Livio dubbed Szostak "the leader of origin-of-life studies in the universe."

Szostak, however, did not go into detail as to why he thought he was so close to a synthetic cell that self-reproduces and cautioned that, at the moment, there are still lots of gaps in our understanding about a continuous pathway from chemistry to life.

Said Szostak, "For the parts that we do understand, sometimes we can see that there are two or three or four different ways this could have happened, maybe in slightly different environments."

Szostak described early-Earth conditions as still poorly understood:

In particular, we know that biology uses iron-sulfur compounds a lot to catalyze reactions. So why is that? Is it because that's something that was important in the beginning of life, or is it because that's just really good chemistry that life grabbed hold of later on and used for its own advantage?

He raised the question about where the materials that make the building blocks of biology came from:

It probably can't all have come from the same environment. ... It might be that some molecules, like what we make our membranes out of, might have come from deep hydrothermal vents. Other molecules might have come from atmospheric chemistry. Other molecules might have had to come from chemistry catalyzed by mineral particles. ... Those are some of the things we just don't know that need more explanation.

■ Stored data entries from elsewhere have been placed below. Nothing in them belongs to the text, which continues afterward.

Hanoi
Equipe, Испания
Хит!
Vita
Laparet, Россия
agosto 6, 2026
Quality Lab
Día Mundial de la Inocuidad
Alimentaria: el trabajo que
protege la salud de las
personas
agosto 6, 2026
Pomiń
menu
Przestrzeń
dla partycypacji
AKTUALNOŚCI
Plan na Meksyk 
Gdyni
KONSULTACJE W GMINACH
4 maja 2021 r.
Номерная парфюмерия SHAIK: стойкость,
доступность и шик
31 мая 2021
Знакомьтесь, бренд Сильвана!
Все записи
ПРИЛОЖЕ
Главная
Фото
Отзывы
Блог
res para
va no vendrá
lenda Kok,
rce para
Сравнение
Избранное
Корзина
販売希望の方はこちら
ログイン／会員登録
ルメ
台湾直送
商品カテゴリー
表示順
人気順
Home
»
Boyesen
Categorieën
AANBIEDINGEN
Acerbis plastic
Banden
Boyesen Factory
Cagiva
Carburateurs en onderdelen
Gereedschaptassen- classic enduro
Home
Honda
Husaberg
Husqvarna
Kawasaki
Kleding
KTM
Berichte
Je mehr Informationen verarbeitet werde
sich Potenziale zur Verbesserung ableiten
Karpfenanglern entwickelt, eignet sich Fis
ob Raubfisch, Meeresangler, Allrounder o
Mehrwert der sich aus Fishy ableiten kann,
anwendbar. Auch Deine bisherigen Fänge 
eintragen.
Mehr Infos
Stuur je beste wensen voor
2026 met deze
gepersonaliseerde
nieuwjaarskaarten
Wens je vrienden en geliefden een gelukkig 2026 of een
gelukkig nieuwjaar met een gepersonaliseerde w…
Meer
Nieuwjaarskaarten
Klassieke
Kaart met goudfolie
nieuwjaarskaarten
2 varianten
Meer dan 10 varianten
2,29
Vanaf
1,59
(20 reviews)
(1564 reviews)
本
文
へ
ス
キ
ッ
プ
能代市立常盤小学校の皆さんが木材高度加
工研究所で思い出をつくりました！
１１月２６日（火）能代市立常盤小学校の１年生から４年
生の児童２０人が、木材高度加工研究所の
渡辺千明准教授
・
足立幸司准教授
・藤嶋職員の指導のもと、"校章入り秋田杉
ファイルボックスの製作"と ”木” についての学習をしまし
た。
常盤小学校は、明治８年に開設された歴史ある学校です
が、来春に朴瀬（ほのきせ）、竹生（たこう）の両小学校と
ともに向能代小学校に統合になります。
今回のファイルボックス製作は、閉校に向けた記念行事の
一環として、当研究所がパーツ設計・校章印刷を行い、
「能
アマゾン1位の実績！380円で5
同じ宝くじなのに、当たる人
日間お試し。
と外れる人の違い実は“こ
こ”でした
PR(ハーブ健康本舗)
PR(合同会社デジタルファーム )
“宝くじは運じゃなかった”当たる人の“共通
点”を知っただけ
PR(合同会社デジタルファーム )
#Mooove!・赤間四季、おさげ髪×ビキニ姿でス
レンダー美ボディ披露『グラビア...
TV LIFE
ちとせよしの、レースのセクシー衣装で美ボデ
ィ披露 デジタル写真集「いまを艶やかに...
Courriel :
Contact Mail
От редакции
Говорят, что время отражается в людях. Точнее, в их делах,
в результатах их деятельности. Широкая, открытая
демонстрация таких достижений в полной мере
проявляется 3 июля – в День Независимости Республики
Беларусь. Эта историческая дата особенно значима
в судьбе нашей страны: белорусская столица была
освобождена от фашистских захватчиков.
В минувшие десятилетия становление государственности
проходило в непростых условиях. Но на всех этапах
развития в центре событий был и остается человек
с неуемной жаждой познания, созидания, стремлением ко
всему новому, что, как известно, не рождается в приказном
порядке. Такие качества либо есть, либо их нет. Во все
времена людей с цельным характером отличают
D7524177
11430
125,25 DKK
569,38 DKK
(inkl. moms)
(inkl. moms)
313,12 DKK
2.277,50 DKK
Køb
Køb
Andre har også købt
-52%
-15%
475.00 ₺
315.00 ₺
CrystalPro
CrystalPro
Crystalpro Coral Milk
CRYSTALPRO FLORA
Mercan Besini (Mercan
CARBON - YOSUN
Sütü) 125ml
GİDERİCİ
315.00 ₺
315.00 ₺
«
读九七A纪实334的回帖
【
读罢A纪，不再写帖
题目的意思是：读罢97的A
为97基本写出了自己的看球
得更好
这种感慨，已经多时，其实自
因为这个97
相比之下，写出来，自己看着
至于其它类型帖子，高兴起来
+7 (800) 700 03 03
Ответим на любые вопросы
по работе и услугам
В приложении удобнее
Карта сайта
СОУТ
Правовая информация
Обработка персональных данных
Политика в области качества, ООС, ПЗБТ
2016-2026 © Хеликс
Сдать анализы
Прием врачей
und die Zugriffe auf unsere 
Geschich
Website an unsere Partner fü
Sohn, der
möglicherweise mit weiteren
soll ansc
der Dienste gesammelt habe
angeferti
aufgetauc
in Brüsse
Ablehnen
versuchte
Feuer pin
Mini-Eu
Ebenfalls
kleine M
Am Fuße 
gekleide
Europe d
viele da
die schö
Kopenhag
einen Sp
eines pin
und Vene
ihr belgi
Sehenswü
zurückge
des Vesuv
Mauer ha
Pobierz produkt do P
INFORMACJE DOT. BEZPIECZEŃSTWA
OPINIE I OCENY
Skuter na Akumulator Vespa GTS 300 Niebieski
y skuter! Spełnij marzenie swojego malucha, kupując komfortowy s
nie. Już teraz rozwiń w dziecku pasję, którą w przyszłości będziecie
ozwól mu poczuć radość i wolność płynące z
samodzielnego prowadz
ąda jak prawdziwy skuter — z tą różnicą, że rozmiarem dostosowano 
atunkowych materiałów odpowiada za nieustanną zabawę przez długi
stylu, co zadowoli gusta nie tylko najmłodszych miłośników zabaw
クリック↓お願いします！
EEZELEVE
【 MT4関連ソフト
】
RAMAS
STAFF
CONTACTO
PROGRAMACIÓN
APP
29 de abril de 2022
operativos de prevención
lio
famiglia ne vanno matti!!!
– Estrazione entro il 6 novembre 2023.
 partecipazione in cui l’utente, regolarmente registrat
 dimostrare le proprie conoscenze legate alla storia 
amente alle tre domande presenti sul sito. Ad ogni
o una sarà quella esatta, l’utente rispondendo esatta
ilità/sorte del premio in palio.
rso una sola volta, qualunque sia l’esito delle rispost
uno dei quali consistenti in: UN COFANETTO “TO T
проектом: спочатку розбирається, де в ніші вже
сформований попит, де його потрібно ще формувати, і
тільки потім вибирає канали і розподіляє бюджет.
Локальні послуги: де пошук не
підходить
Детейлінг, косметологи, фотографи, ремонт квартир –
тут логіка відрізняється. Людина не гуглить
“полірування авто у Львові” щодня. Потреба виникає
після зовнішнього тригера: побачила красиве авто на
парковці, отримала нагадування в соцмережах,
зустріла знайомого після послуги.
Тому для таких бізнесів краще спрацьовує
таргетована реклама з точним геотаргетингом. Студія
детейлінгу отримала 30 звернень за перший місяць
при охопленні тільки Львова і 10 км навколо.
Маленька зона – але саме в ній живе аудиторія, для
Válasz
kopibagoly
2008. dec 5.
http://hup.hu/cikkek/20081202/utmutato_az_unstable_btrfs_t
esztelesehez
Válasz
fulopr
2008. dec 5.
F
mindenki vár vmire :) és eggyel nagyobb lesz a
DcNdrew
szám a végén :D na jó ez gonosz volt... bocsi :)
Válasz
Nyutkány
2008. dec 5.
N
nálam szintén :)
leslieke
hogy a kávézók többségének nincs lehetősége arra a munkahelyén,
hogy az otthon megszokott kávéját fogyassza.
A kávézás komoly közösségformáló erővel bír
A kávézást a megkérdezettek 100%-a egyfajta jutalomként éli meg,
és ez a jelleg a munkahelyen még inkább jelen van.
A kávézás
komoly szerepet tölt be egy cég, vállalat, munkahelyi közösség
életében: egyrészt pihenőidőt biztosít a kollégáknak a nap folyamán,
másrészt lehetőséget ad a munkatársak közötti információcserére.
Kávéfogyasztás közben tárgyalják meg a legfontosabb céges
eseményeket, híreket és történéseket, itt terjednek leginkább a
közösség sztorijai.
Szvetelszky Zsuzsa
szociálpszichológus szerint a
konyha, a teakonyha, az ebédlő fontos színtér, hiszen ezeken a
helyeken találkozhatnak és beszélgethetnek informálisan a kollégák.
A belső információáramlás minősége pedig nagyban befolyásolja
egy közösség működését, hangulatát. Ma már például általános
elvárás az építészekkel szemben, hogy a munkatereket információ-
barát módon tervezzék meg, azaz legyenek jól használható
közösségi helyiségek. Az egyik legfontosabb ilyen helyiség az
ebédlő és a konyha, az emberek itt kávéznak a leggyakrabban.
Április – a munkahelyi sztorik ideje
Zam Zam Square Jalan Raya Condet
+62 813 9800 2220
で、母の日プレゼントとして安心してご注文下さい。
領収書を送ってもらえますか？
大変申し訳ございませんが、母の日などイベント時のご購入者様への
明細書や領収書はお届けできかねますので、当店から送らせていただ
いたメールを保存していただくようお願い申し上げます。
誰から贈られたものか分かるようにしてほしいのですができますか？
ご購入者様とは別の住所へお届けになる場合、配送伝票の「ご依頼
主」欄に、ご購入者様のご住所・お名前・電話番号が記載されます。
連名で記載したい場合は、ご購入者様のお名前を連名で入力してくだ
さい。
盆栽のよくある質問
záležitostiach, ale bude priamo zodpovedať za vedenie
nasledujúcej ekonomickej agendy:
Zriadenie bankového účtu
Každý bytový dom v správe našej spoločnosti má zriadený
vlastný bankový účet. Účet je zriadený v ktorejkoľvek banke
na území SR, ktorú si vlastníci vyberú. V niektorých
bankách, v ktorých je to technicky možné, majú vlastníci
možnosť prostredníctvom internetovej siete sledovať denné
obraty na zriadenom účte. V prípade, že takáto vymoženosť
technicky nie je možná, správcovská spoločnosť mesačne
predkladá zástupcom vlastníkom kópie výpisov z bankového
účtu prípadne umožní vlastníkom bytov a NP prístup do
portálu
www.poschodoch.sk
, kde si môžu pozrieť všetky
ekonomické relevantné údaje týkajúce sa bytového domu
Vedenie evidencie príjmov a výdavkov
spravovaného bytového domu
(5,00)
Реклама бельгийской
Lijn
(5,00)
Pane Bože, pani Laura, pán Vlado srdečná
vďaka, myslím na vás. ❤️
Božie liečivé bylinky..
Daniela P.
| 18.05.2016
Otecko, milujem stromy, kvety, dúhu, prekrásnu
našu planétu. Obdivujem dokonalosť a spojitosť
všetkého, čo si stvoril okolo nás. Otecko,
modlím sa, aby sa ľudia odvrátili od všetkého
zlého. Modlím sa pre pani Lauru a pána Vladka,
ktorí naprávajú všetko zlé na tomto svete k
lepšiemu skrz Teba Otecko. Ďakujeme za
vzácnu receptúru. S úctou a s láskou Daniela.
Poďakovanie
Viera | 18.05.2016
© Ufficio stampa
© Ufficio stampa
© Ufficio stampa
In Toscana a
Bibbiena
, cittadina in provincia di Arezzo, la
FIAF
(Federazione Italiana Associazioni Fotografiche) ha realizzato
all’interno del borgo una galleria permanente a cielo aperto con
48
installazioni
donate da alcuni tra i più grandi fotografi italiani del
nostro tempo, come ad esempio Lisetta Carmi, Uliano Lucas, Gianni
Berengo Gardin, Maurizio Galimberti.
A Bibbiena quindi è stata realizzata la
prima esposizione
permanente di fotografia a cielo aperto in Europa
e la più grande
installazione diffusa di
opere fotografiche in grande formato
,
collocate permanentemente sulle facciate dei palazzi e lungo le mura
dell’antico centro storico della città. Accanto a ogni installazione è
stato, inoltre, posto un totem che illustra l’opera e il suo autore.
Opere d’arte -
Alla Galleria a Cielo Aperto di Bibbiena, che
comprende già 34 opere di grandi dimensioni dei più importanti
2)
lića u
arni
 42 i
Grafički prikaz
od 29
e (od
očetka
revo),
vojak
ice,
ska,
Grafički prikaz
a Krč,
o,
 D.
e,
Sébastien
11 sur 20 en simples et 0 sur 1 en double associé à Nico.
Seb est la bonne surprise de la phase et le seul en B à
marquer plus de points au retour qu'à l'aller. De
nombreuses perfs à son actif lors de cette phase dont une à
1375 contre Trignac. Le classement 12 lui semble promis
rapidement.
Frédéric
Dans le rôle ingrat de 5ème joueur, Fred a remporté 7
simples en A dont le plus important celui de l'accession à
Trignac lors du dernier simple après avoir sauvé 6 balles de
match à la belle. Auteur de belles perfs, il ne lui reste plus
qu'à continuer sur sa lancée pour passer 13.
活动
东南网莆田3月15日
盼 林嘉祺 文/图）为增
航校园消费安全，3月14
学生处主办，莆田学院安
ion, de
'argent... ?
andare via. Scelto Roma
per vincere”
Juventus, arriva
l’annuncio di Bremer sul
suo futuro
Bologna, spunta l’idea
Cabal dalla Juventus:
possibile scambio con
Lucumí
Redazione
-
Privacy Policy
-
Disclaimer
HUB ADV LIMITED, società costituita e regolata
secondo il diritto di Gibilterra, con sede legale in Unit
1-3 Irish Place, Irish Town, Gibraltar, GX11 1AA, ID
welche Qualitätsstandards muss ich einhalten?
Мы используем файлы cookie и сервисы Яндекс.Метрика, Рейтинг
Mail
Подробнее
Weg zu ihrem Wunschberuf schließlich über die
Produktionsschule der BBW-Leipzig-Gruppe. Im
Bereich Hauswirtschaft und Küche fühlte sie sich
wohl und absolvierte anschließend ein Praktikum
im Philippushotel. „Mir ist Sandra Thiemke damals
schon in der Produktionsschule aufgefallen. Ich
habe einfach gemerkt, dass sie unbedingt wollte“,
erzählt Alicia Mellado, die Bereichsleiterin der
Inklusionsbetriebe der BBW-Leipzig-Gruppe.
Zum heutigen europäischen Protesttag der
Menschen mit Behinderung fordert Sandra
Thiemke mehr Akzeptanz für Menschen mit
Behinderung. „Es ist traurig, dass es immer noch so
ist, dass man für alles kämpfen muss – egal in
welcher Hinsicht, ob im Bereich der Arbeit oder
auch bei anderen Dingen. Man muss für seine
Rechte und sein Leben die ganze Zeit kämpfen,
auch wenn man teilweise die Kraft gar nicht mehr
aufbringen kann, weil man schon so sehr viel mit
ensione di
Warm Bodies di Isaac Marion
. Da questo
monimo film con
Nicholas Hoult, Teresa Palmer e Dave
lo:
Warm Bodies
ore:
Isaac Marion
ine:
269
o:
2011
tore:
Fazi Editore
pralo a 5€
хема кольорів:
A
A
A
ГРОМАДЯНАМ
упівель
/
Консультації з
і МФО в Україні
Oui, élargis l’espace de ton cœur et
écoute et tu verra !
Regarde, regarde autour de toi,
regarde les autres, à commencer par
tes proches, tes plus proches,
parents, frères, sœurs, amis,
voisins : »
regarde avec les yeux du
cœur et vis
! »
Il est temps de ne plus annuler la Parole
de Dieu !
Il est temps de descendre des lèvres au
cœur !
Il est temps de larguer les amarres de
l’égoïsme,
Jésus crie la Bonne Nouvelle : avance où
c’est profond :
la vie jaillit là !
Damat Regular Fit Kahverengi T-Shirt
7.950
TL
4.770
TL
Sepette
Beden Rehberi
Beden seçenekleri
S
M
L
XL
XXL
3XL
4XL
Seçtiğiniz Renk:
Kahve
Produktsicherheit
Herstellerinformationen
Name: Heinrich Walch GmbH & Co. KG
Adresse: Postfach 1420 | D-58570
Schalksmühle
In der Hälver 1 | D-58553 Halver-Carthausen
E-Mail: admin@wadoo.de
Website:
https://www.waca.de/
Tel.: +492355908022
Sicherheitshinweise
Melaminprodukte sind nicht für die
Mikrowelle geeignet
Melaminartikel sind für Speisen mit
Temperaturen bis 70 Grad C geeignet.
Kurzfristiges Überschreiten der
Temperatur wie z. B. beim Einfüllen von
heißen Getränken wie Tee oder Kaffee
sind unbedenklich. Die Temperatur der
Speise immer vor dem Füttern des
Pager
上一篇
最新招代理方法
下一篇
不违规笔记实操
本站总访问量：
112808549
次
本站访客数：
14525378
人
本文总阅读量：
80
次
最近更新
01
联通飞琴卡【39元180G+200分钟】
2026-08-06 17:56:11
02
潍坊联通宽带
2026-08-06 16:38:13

Harvard Origins of Life Initiative director Dimitar Sasselov, also on the panel at the WSF "salon," told the audience that years ago, the origins of life was a neglected question, mostly because people thought it was too hard. But outside the meeting room he confirmed that they are indeed now "very close" to life in the lab. Sasselov thinks it will take five years, not three.

This is fascinating considering that protocell development is roughly only a decade old.

Sasselov and Szostak, aside from their day jobs, are both coordinators of the Simons Foundation Origins of Life collaboration, with Gerald Joyce (Scripps), John Sutherland (Cambridge), Matthew Powner (University College London) and others among the investigators, and with a team of postdoc researchers. Simons Foundation was one of the principal sponsors of this year's WSF.

In one lighthearted panel exchange Mario Livio described Jack Szostak as "a very competent person," adding, "If Jack manages to do life in his lab--"

"Then you know it's really easy," Szostak jested.